Normally, it takes five-six years to start coal production from a new mine. The developer has to conduct studies, acquire land and secure forest and environment clearances before it can undertake development to commence production. After all physical and statutory clearances are in place, development work can be completed in a year’s time.
The ministry of environment and forests’ (MoEF) growing activism on environmental issues in recent years has made coal mining more difficult. As a result, Coal India Ltd, which meets about 80% of the power sector’s coal requirement, reported zero growth in 2010-11.
Environmental hurdles are also leading to a delay in coal production from captive mines, nullifying the very idea of allocating captive coal blocks to help power project developers meet their fuel requirements on an assured basis.
The coal ministry has cancelled allocation of five captive mines to NTPC due to delay in development work. But NTPC says the delay is because of difficulty in getting statutory clearances, for which it is not responsible. The central utility has envisioned meeting 20% of its coal requirement from captive mines. Its coal sourcing matrix will go haywire if the company finally loses these blocks.
The big question is: Should a power project developer lose its captive coal block if work on the mining project is slow because of difficulty in securing environmental and forest clearances?
“The impact of delay in clearances for coal mining projects will be seriously felt three-four years down the line,” Shahi said.
Meeting the limited gap in domestic coal supply through imports is not a bad idea. However, the scene becomes alarming when imports rise not because of shortage of domestic coal reserves but due to growing environmental hurdles to mining. That is what is happening in India. That poses a serious fuel risk to the domestic power sector.
The government has made mandatory tariff bidding for allocation for power projects. Under this regime, developers quote a fixed fuel price. In case of any disruption in coal supply from the basic source, their calculations would go awry. The continuing coal shortage poses serious risks to investments made in such projects.
Indonesia, a key coal exporter to India, has recently switched to a new coal pricing methodology based on international indices. As a result of the new pricing formula, the price of Indonesian coal will go up by $30 a tonne and lead to a R0.70 per unit increase in cost of electricity generation, according to industry experts. Until recently, Indonesian coal producers had the freedom to sell their coal at their own price.

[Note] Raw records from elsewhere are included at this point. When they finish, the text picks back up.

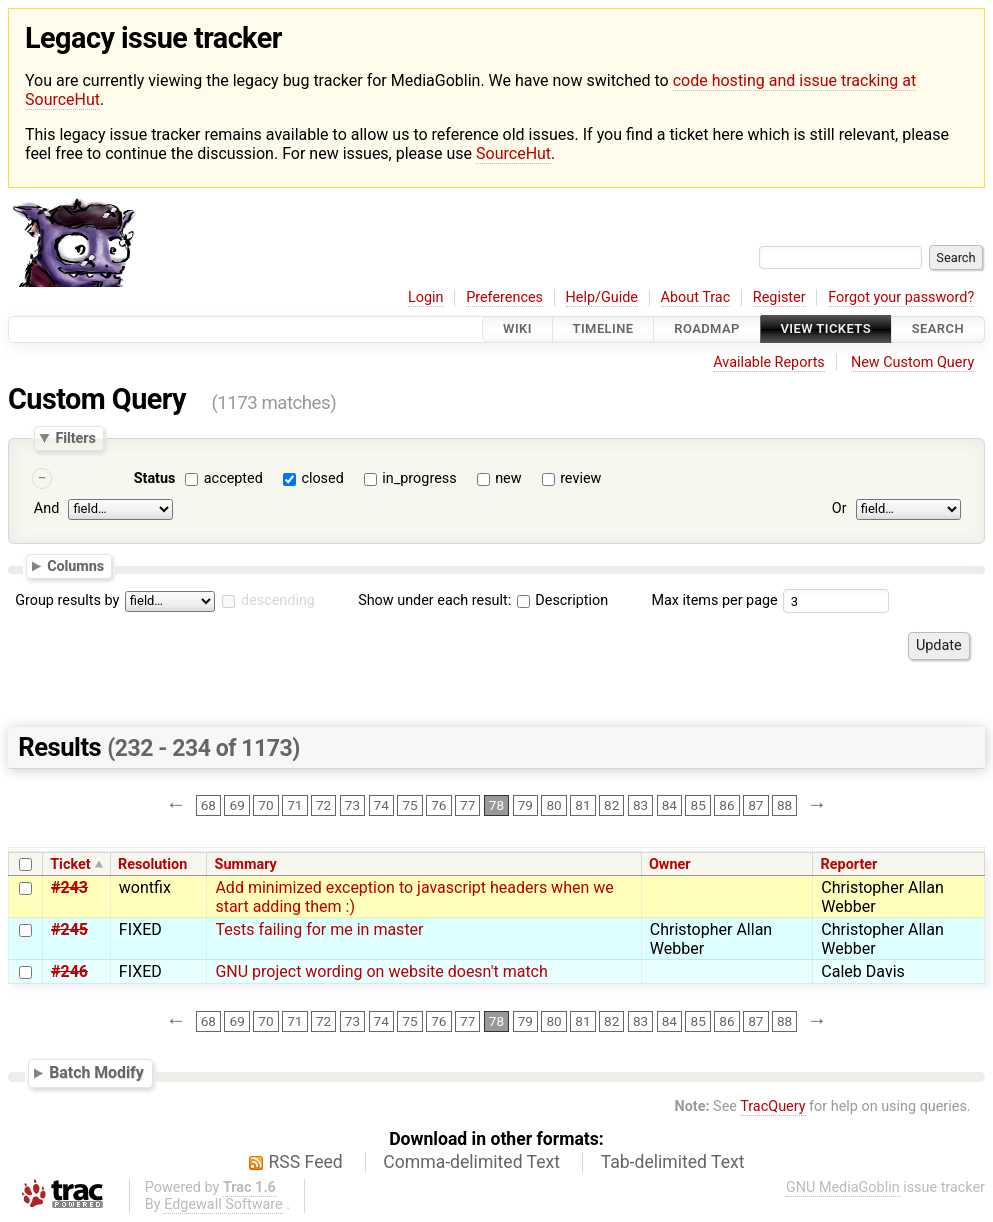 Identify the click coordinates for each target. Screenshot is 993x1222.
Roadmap (707, 329)
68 (208, 806)
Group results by (67, 600)
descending (278, 600)
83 (640, 806)
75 (409, 806)
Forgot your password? (901, 297)
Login (426, 297)
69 (237, 806)
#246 (69, 971)
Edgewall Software (223, 1204)
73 (352, 806)
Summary (246, 864)
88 (784, 806)
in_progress (419, 478)
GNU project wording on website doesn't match (381, 971)
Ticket (70, 864)
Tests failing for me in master (319, 929)
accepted (233, 478)
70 (265, 806)
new (508, 478)
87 (755, 806)
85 (698, 806)
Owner (670, 864)
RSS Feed (306, 1162)
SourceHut (513, 153)
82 (611, 806)
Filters (75, 438)
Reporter (849, 864)
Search (938, 329)
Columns (75, 566)
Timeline (603, 329)
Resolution (152, 864)
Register (779, 297)
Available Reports (769, 362)
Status (155, 478)
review (580, 478)
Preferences (504, 297)
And (46, 509)
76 (438, 806)
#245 (69, 929)
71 (294, 806)
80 (553, 806)
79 (525, 806)
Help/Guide (602, 297)
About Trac (696, 297)
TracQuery (772, 1106)
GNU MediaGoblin (843, 1187)
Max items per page (714, 600)
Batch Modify (96, 1072)
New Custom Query (912, 362)
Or (839, 509)
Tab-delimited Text (673, 1162)
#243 (69, 887)
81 (582, 806)
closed (322, 478)
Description (562, 600)
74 (381, 806)
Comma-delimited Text (471, 1162)
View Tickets (826, 329)
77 (467, 806)
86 (726, 806)
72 (323, 806)
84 (669, 806)
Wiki (517, 329) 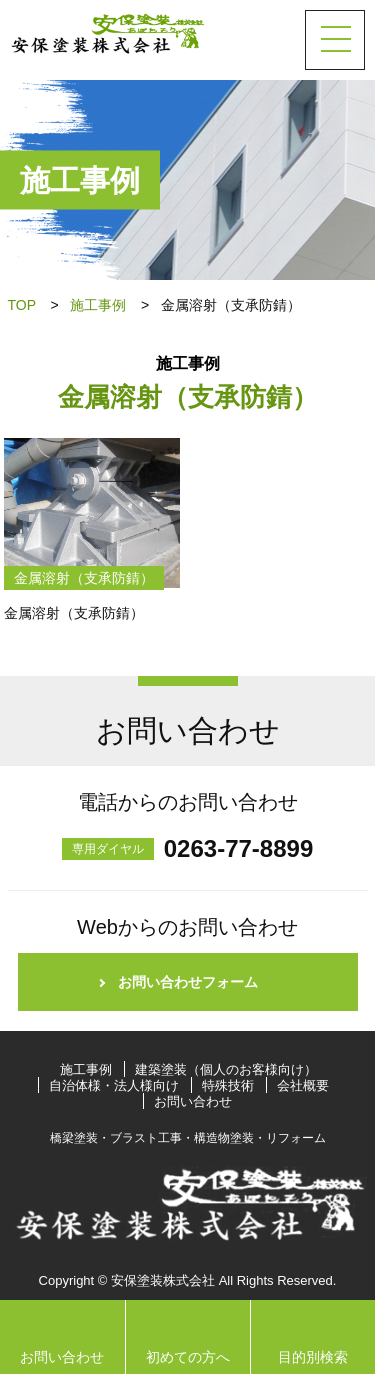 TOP (22, 305)
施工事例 (98, 305)
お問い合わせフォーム (188, 982)
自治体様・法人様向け (114, 1085)
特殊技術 (228, 1085)
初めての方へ (188, 1357)
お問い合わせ (193, 1101)
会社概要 (303, 1085)
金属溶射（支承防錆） (84, 578)
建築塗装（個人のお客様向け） (226, 1069)
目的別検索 (313, 1357)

Indian power project developers are importing about 40 million tonnes of coal from the Southeast Asian country. As a result, private power companies like Tata Power and Reliance Power, which are sourcing Indonesian coal under long-term contracts to meet fuel requirements of their projects bagged through tariff bidding, are likely to take a hit on their profits. Under the bidding regime, developers cannot pass on increase in fuel costs to electricity buyers.